__What you have to do__
Below this line are records; transcribe exactly the lines between the one holding "Nepal Vs Canada ODI Series" and the one holding "مكن تحجيمها لتلبية", inclusive, and omit the pictures.
______________________________
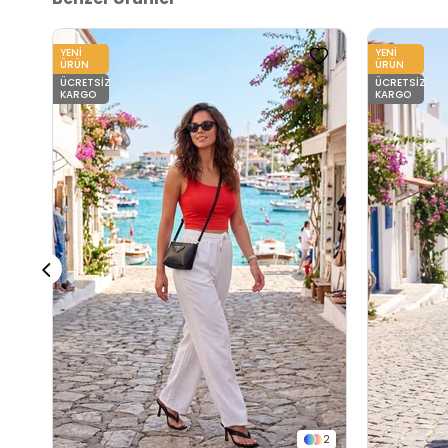
YENI
YENI
ÜRÜN
ÜRÜN
ÜCRETSIZ
ÜCRETSIZ
KARGO
KARGO
2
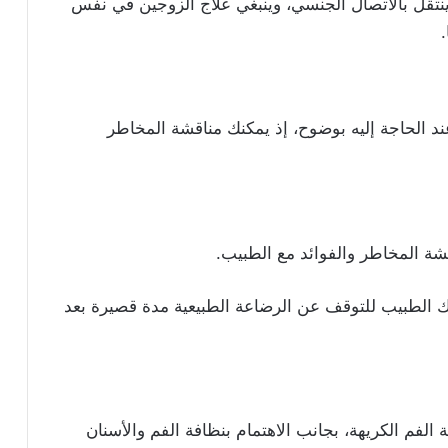
ينتقل بالاتصال الجنسي، وينبغي علاج الزوجين في نفس
د الحاجة إليه بوضوح، إذ يمكنك مناقشة المخاطر
شة المخاطر والفوائد مع الطبيب.
الطبيب للتوقف عن الرضاعة الطبيعية مدة قصيرة بعد
لفم الكريهة، بجانب الاهتمام بنظافة الفم والأسنان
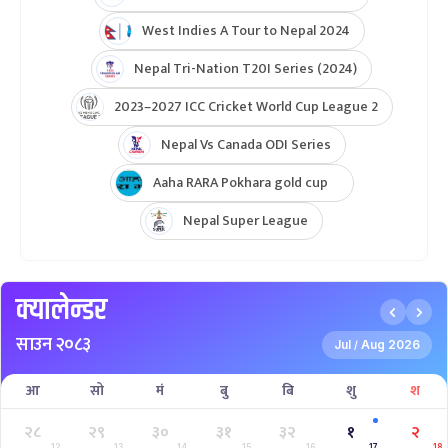
West Indies A Tour to Nepal 2024
Nepal Tri-Nation T20I Series (2024)
2023–2027 ICC Cricket World Cup League 2
Nepal Vs Canada ODI Series
Aaha RARA Pokhara gold cup
Nepal Super League
क्यालेन्डर
साउन २०८३
Jul
Aug 2026
/
आ
सो
मं
बु
बि
शु
श
२८
२९
३०
३१
३२
१
२
12
13
14
15
16
17
18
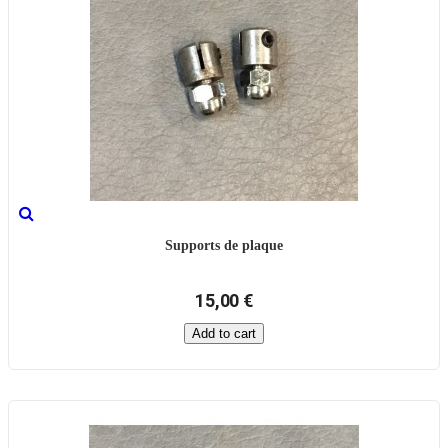
Supports de plaque
15,00 €
Add to cart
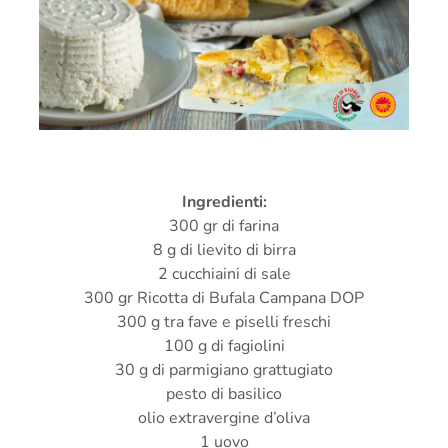
PRESS AREA
IN CUCINA
CONTATTI
Ingredienti:
300 gr di farina
8 g di lievito di birra
2 cucchiaini di sale
300 gr Ricotta di Bufala Campana DOP
300 g tra fave e piselli freschi
100 g di fagiolini
30 g di parmigiano grattugiato
pesto di basilico
olio extravergine d’oliva
1 uovo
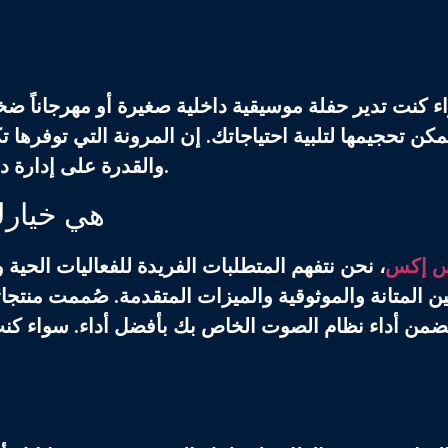
 كنت تدير حفلة موسيقية داخلية صغيرة أو مهرجاناً ضخم
مكن تحجيمها لتلبية احتياجاتك. إن المرونة التي توفرها 
والقدرة على إدارة دوائر متعددة تجعلها أداة لا غنى عنها لأي مهندس صوت.
لماذا SX هي
 إكس
، نحن نتفهم المتطلبات الفريدة للفعاليات الحي
ن المتانة والموثوقية والميزات المتقدمة. صُممت منتجا
ضمن أداء نظام الصوت الخاص بك بأفضل أداء. سواء كنت 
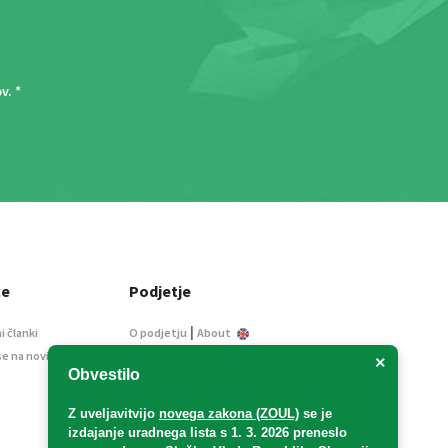
ov
. *
ce
Podjetje
|
i članki
O podjetju
About
se na novice
Kontakt
×
Obvestilo
Informacije javnega
značaja
Z uveljavitvijo
novega zakona (ZOUL)
se je
Oglaševanje
izdajanje uradnega lista s 1. 3. 2026 preneslo
Splošni pogoji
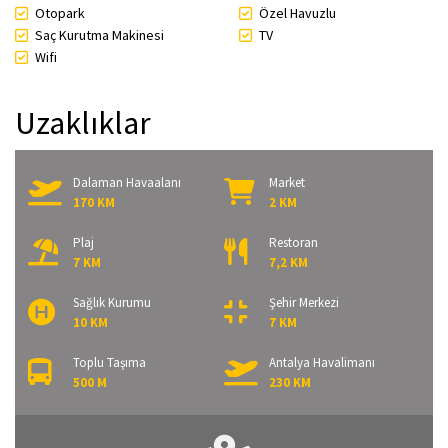
Otopark
Özel Havuzlu
Saç Kurutma Makinesi
TV
Wifi
Uzaklıklar
Dalaman Havaalanı
Market
170 KM
2 KM
Plaj
Restoran
7 KM
7,2 KM
Sağlık Kurumu
Şehir Merkezi
10 KM
7 KM
Toplu Taşıma
Antalya Havalimanı
500 M
230 KM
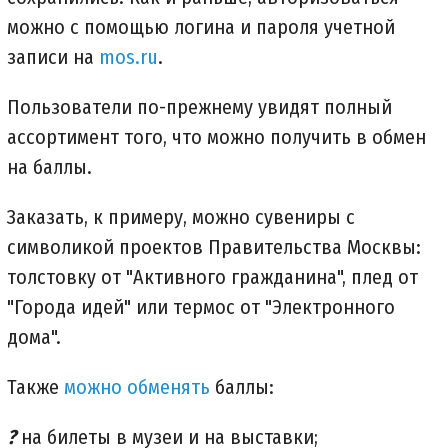
можно с помощью логина и пароля учетной
записи на
mos.ru
.
Пользователи по-прежнему увидят полный
ассортимент того, что можно получить в обмен
на баллы.
Заказать, к примеру, можно сувениры с
символикой проектов Правительства Москвы:
толстовку от "Активного гражданина", плед от
"Города идей" или термос от "Электронного
дома".
Также
можно обменять
баллы:
?
на билеты в музеи и на выставки;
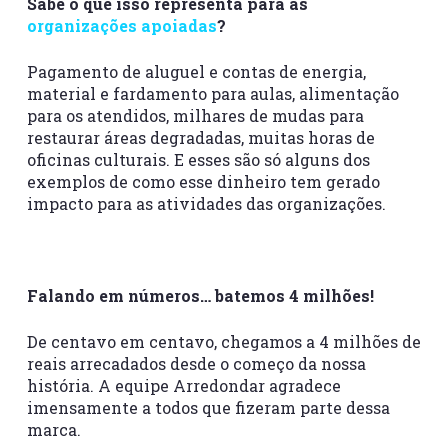
Sabe o que isso representa para as
organizações apoiadas
?
Pagamento de aluguel e contas de energia,
material e fardamento para aulas, alimentação
para os atendidos, milhares de mudas para
restaurar áreas degradadas, muitas horas de
oficinas culturais. E esses são só alguns dos
exemplos de como esse dinheiro tem gerado
impacto para as atividades das organizações.
Falando em números… batemos 4 milhões!
De centavo em centavo, chegamos a 4 milhões de
reais arrecadados desde o começo da nossa
história. A equipe Arredondar agradece
imensamente a todos que fizeram parte dessa
marca.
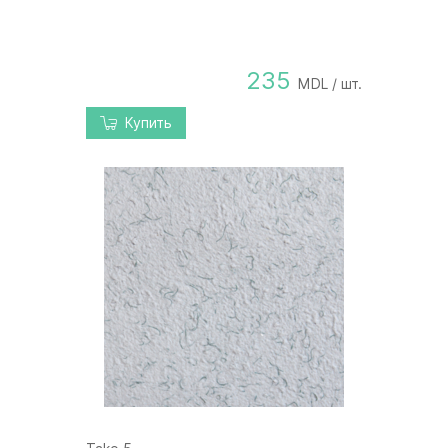
235
MDL / шт.
Купить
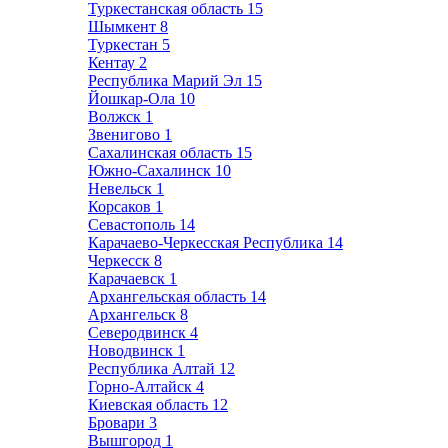
Туркестанская область
15
Шымкент
8
Туркестан
5
Кентау
2
Республика Марий Эл
15
Йошкар-Ола
10
Волжск
1
Звенигово
1
Сахалинская область
15
Южно-Сахалинск
10
Невельск
1
Корсаков
1
Севастополь
14
Карачаево-Черкесская Республика
14
Черкесск
8
Карачаевск
1
Архангельская область
14
Архангельск
8
Северодвинск
4
Новодвинск
1
Республика Алтай
12
Горно-Алтайск
4
Киевская область
12
Бровари
3
Вышгород
1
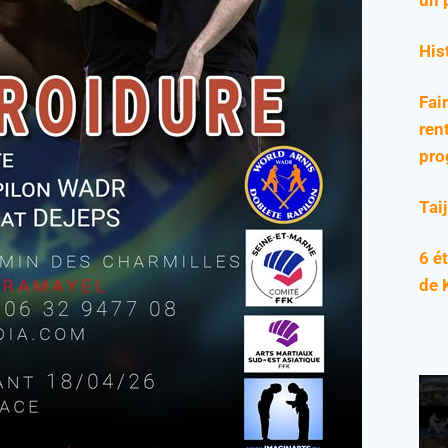
His
Fai
rent
pro
Tai
6 é
de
______________________________
__Response for this exercise__
Nepal Vs Canada ODI Series
Aaha RARA Pokhara gold cup
Nepal Super League
क्यालेन्डर
साउन २०८३
Jul
Aug 2026
/
आ
सो
मं
बु
बि
शु
श
२८
२९
३०
३१
३२
१
२
12
13
14
15
16
17
18
Supports de plaque
15,00 €
Add to cart
PRESS AREA
IN CUCINA
CONTATTI
Ingredienti:
300 gr di farina
8 g di lievito di birra
2 cucchiaini di sale
300 gr Ricotta di Bufala Campana DOP
300 g tra fave e piselli freschi
100 g di fagiolini
30 g di parmigiano grattugiato
pesto di basilico
olio extravergine d’oliva
1 uovo
 كنت تدير حفلة موسيقية داخلية صغيرة أو مهرجاناً ضخم
مكن تحجيمها لتلبية احتياجاتك. إن المرونة التي توفرها 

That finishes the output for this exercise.